YOUR INSTRUCTIONS
State how many lines in the entries below contain "Dashboard". Write nothing but the number.

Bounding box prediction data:
★ ★ ★ ★ ★

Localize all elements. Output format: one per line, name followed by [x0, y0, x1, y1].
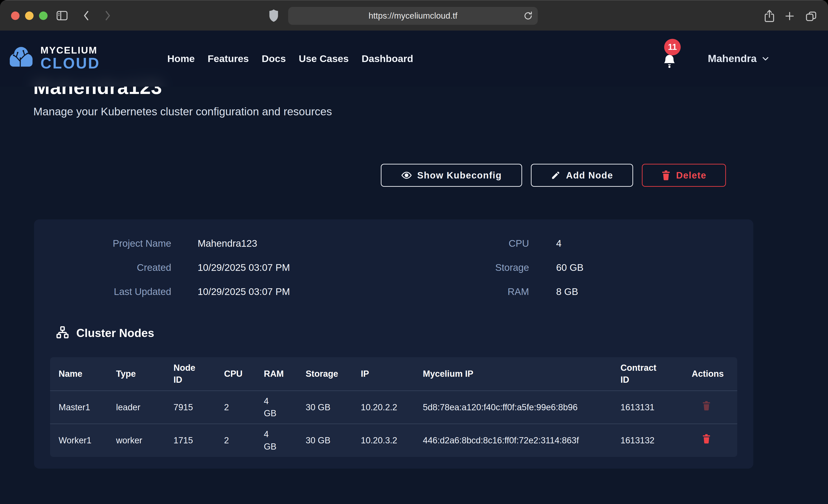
sidebar-toggle-icon[interactable]	[55, 10, 69, 22]
col-header-name: Name	[50, 364, 108, 384]
notification-count-badge: 11	[664, 39, 681, 55]
privacy-shield-icon[interactable]	[268, 7, 280, 24]
url-text: https://myceliumcloud.tf	[369, 11, 458, 21]
mycelium-cloud-logo-icon	[7, 44, 35, 72]
cluster-nodes-title: Cluster Nodes	[76, 327, 154, 340]
cell-node-id: 1715	[165, 430, 215, 451]
browser-window: https://myceliumcloud.tf	[0, 0, 828, 504]
created-value: 10/29/2025 03:07 PM	[198, 260, 290, 275]
cell-name: Master1	[50, 397, 108, 418]
cluster-details-card: Project Name Created Last Updated Mahend…	[34, 219, 753, 469]
cell-actions	[683, 429, 737, 451]
cluster-actions: Show Kubeconfig Add Node Delete	[381, 164, 726, 187]
col-header-ram: RAM	[255, 364, 297, 384]
storage-label: Storage	[466, 260, 529, 275]
cpu-label: CPU	[466, 237, 529, 251]
pencil-icon	[551, 170, 561, 180]
ram-value: 8 GB	[556, 285, 583, 299]
add-node-label: Add Node	[566, 170, 613, 180]
table-row: Worker1 worker 1715 2 4 GB 30 GB 10.20.3…	[50, 424, 737, 457]
last-updated-value: 10/29/2025 03:07 PM	[198, 285, 290, 299]
user-menu[interactable]: Mahendra	[708, 31, 770, 87]
cpu-value: 4	[556, 237, 583, 251]
created-label: Created	[34, 260, 171, 275]
share-icon[interactable]	[763, 9, 776, 23]
cluster-info-labels-right: CPU Storage RAM	[466, 237, 529, 299]
delete-node-button[interactable]	[702, 401, 711, 411]
notifications-button[interactable]: 11	[661, 37, 691, 74]
back-icon[interactable]	[81, 10, 92, 21]
site-navbar: MYCELIUM CLOUD Home Features Docs Use Ca…	[0, 31, 828, 87]
eye-icon	[401, 170, 412, 180]
close-window-button[interactable]	[11, 11, 19, 20]
cell-name: Worker1	[50, 430, 108, 451]
user-name: Mahendra	[708, 53, 757, 65]
nav-link-docs[interactable]: Docs	[262, 53, 286, 64]
cell-node-id: 7915	[165, 397, 215, 418]
col-header-node-id: Node ID	[165, 358, 215, 390]
forward-icon[interactable]	[102, 10, 113, 21]
col-header-cpu: CPU	[215, 364, 255, 384]
cell-ip: 10.20.2.2	[352, 397, 414, 418]
add-node-button[interactable]: Add Node	[531, 164, 633, 187]
cell-mycelium-ip: 446:d2a6:8bcd:8c16:ff0f:72e2:3114:863f	[414, 430, 612, 451]
trash-icon	[661, 170, 671, 180]
cell-contract-id: 1613131	[612, 397, 683, 418]
browser-chrome: https://myceliumcloud.tf	[0, 0, 828, 31]
nav-links: Home Features Docs Use Cases Dashboard	[167, 31, 413, 87]
ram-label: RAM	[466, 285, 529, 299]
page-subtitle: Manage your Kubernetes cluster configura…	[33, 105, 332, 118]
cell-type: leader	[108, 397, 165, 418]
delete-label: Delete	[676, 170, 706, 180]
project-name-label: Project Name	[34, 237, 171, 251]
table-row: Master1 leader 7915 2 4 GB 30 GB 10.20.2…	[50, 390, 737, 424]
nav-link-home[interactable]: Home	[167, 53, 195, 64]
nav-link-dashboard[interactable]: Dashboard	[362, 53, 413, 64]
show-kubeconfig-label: Show Kubeconfig	[417, 170, 502, 180]
cell-cpu: 2	[215, 397, 255, 418]
bell-icon	[662, 54, 676, 70]
new-tab-icon[interactable]	[784, 10, 796, 22]
cluster-nodes-heading: Cluster Nodes	[55, 326, 154, 340]
cluster-info-labels-left: Project Name Created Last Updated	[34, 237, 171, 299]
brand-text: MYCELIUM CLOUD	[40, 45, 100, 71]
cell-storage: 30 GB	[297, 430, 352, 451]
cell-cpu: 2	[215, 430, 255, 451]
cluster-info-values-right: 4 60 GB 8 GB	[556, 237, 583, 299]
reload-icon[interactable]	[523, 10, 534, 22]
delete-cluster-button[interactable]: Delete	[642, 164, 726, 187]
address-bar[interactable]: https://myceliumcloud.tf	[288, 7, 538, 25]
page-content: Mahendra123 Manage your Kubernetes clust…	[0, 31, 828, 504]
cell-contract-id: 1613132	[612, 430, 683, 451]
storage-value: 60 GB	[556, 260, 583, 275]
cell-type: worker	[108, 430, 165, 451]
show-kubeconfig-button[interactable]: Show Kubeconfig	[381, 164, 522, 187]
nav-link-features[interactable]: Features	[208, 53, 249, 64]
brand-logo[interactable]: MYCELIUM CLOUD	[7, 44, 100, 72]
table-header-row: Name Type Node ID CPU RAM Storage IP Myc…	[50, 357, 737, 390]
tab-overview-icon[interactable]	[805, 10, 818, 22]
chevron-down-icon	[761, 54, 770, 63]
cell-ram: 4 GB	[255, 391, 297, 424]
minimize-window-button[interactable]	[25, 11, 34, 20]
cell-ip: 10.20.3.2	[352, 430, 414, 451]
col-header-mycelium-ip: Mycelium IP	[414, 364, 612, 384]
cell-ram: 4 GB	[255, 424, 297, 457]
last-updated-label: Last Updated	[34, 285, 171, 299]
cell-storage: 30 GB	[297, 397, 352, 418]
trash-icon	[702, 401, 711, 411]
cell-mycelium-ip: 5d8:78ea:a120:f40c:ff0f:a5fe:99e6:8b96	[414, 397, 612, 418]
col-header-contract-id: Contract ID	[612, 358, 683, 390]
col-header-storage: Storage	[297, 364, 352, 384]
cell-actions	[683, 396, 737, 418]
nav-link-use-cases[interactable]: Use Cases	[299, 53, 349, 64]
project-name-value: Mahendra123	[198, 237, 290, 251]
col-header-ip: IP	[352, 364, 414, 384]
trash-icon	[702, 434, 711, 444]
delete-node-button[interactable]	[702, 434, 711, 444]
cluster-info-values-left: Mahendra123 10/29/2025 03:07 PM 10/29/20…	[198, 237, 290, 299]
zoom-window-button[interactable]	[39, 11, 48, 20]
brand-name-bottom: CLOUD	[40, 55, 100, 71]
col-header-type: Type	[108, 364, 165, 384]
brand-name-top: MYCELIUM	[40, 45, 100, 55]
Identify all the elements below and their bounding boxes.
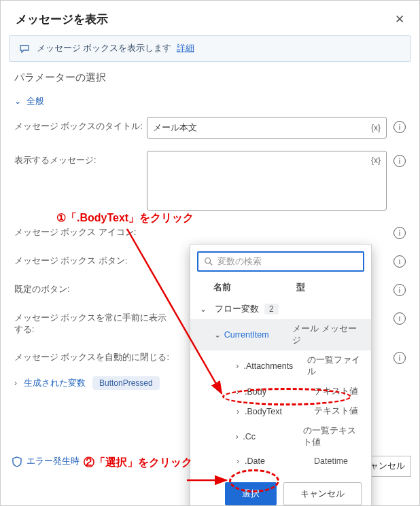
tree-item-name: .Date (245, 456, 314, 466)
flow-variables-label: フロー変数 (215, 303, 259, 315)
speech-bubble-icon (19, 43, 30, 54)
svg-line-1 (210, 263, 213, 266)
input-message[interactable]: {x} (147, 151, 387, 211)
chevron-down-icon: ⌄ (211, 330, 224, 340)
picker-footer: 選択 キャンセル (190, 470, 371, 506)
tree-item-type: テキスト値 (314, 386, 358, 397)
chevron-right-icon: › (231, 432, 243, 441)
general-section-label: 全般 (27, 95, 44, 107)
on-error-link[interactable]: エラー発生時 (12, 456, 80, 467)
tree-children: › .Attachments の一覧ファイル › .Body テキスト値 › .… (190, 350, 371, 470)
input-title[interactable]: メール本文 {x} (147, 117, 387, 139)
header-type: 型 (296, 281, 305, 293)
tree-item[interactable]: › .Date Datetime (223, 452, 371, 470)
chevron-right-icon: › (14, 378, 17, 388)
section-title: パラメーターの選択 (14, 71, 406, 84)
variable-picker-icon[interactable]: {x} (371, 156, 381, 165)
chevron-down-icon: ⌄ (197, 304, 209, 314)
chevron-right-icon: › (231, 456, 245, 466)
general-section-toggle[interactable]: ⌄ 全般 (14, 95, 406, 107)
label-message: 表示するメッセージ: (14, 151, 147, 166)
cancel-button[interactable]: キャンセル (283, 482, 362, 505)
chevron-down-icon: ⌄ (14, 96, 21, 106)
chevron-right-icon: › (231, 361, 243, 371)
input-title-value: メール本文 (153, 122, 197, 134)
svg-point-0 (205, 258, 211, 264)
search-placeholder: 変数の検索 (217, 256, 262, 268)
row-title: メッセージ ボックスのタイトル: メール本文 {x} i (14, 117, 406, 139)
variable-picker-popup: 変数の検索 名前 型 ⌄ フロー変数 2 ⌄ CurrentItem メール メ… (190, 244, 372, 506)
tree-item-type: メール メッセージ (292, 323, 364, 346)
info-icon[interactable]: i (393, 121, 406, 133)
info-icon[interactable]: i (393, 312, 406, 325)
annotation-text-2: ②「選択」をクリック (84, 456, 192, 470)
generated-vars-label: 生成された変数 (24, 378, 86, 389)
label-icon: メッセージ ボックス アイコン: (14, 223, 147, 238)
generated-var-pill[interactable]: ButtonPressed (92, 376, 160, 390)
row-message: 表示するメッセージ: {x} i (14, 151, 406, 211)
info-icon[interactable]: i (393, 284, 406, 296)
header-name: 名前 (213, 281, 296, 293)
info-icon[interactable]: i (393, 155, 406, 167)
details-link[interactable]: 詳細 (177, 43, 194, 53)
variable-picker-icon[interactable]: {x} (371, 123, 381, 132)
label-ontop: メッセージ ボックスを常に手前に表示する: (14, 308, 174, 336)
info-icon[interactable]: i (393, 255, 406, 268)
tree-item-name: .Cc (243, 432, 302, 441)
flow-variables-group[interactable]: ⌄ フロー変数 2 (190, 299, 371, 319)
dialog-display-message: メッセージを表示 ✕ メッセージ ボックスを表示します 詳細 パラメーターの選択… (0, 0, 420, 506)
close-icon[interactable]: ✕ (395, 12, 404, 26)
chevron-right-icon: › (231, 387, 245, 397)
tree-item-name: .Attachments (243, 361, 307, 371)
label-autoclose: メッセージ ボックスを自動的に閉じる: (14, 348, 174, 363)
chevron-right-icon: › (231, 407, 245, 416)
info-icon[interactable]: i (393, 352, 406, 364)
tree-item-type: テキスト値 (314, 405, 358, 417)
tree-item-name: .Body (245, 387, 314, 397)
tree-item-name: CurrentItem (224, 330, 292, 340)
tree-item-type: の一覧テキスト値 (303, 425, 364, 448)
dialog-title: メッセージを表示 (16, 12, 108, 27)
info-strip: メッセージ ボックスを表示します 詳細 (9, 35, 411, 62)
tree-item[interactable]: › .Attachments の一覧ファイル (223, 350, 371, 382)
info-icon[interactable]: i (393, 227, 406, 239)
search-icon (204, 257, 213, 266)
titlebar: メッセージを表示 ✕ (1, 1, 419, 35)
row-icon: メッセージ ボックス アイコン: i (14, 223, 406, 239)
picker-header: 名前 型 (190, 277, 371, 299)
shield-icon (12, 456, 22, 467)
select-button[interactable]: 選択 (225, 482, 277, 505)
info-text-label: メッセージ ボックスを表示します (37, 43, 171, 53)
label-title: メッセージ ボックスのタイトル: (14, 117, 147, 132)
tree-item-type: の一覧ファイル (307, 355, 364, 378)
tree-item[interactable]: › .Cc の一覧テキスト値 (223, 421, 371, 452)
tree-item-bodytext[interactable]: › .BodyText テキスト値 (223, 401, 371, 421)
label-buttons: メッセージ ボックス ボタン: (14, 251, 147, 267)
search-input[interactable]: 変数の検索 (197, 251, 364, 272)
on-error-label: エラー発生時 (27, 456, 80, 467)
label-default: 既定のボタン: (14, 280, 147, 295)
flow-variables-count: 2 (264, 304, 279, 314)
info-text: メッセージ ボックスを表示します 詳細 (37, 43, 194, 54)
tree-item-currentitem[interactable]: ⌄ CurrentItem メール メッセージ (190, 319, 371, 350)
tree-item-name: .BodyText (245, 407, 314, 416)
tree-item[interactable]: › .Body テキスト値 (223, 382, 371, 401)
tree-item-type: Datetime (314, 456, 348, 466)
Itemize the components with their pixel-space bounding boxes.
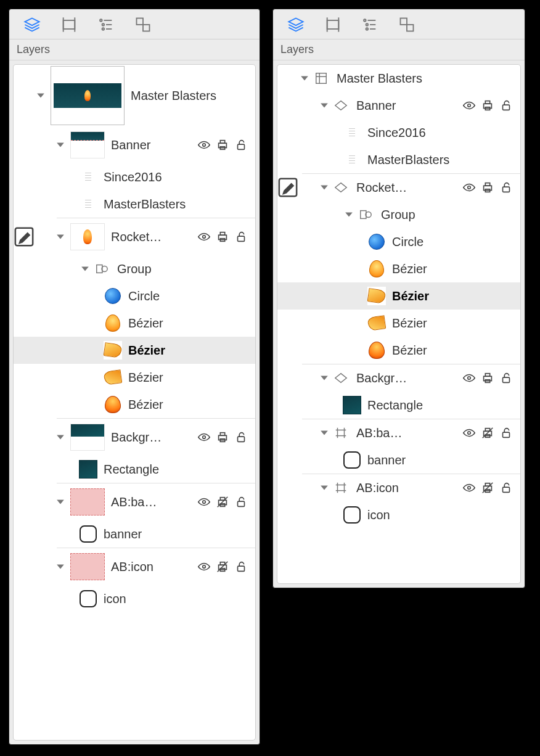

★ ★ ★ ★ ★

RESPONSE
2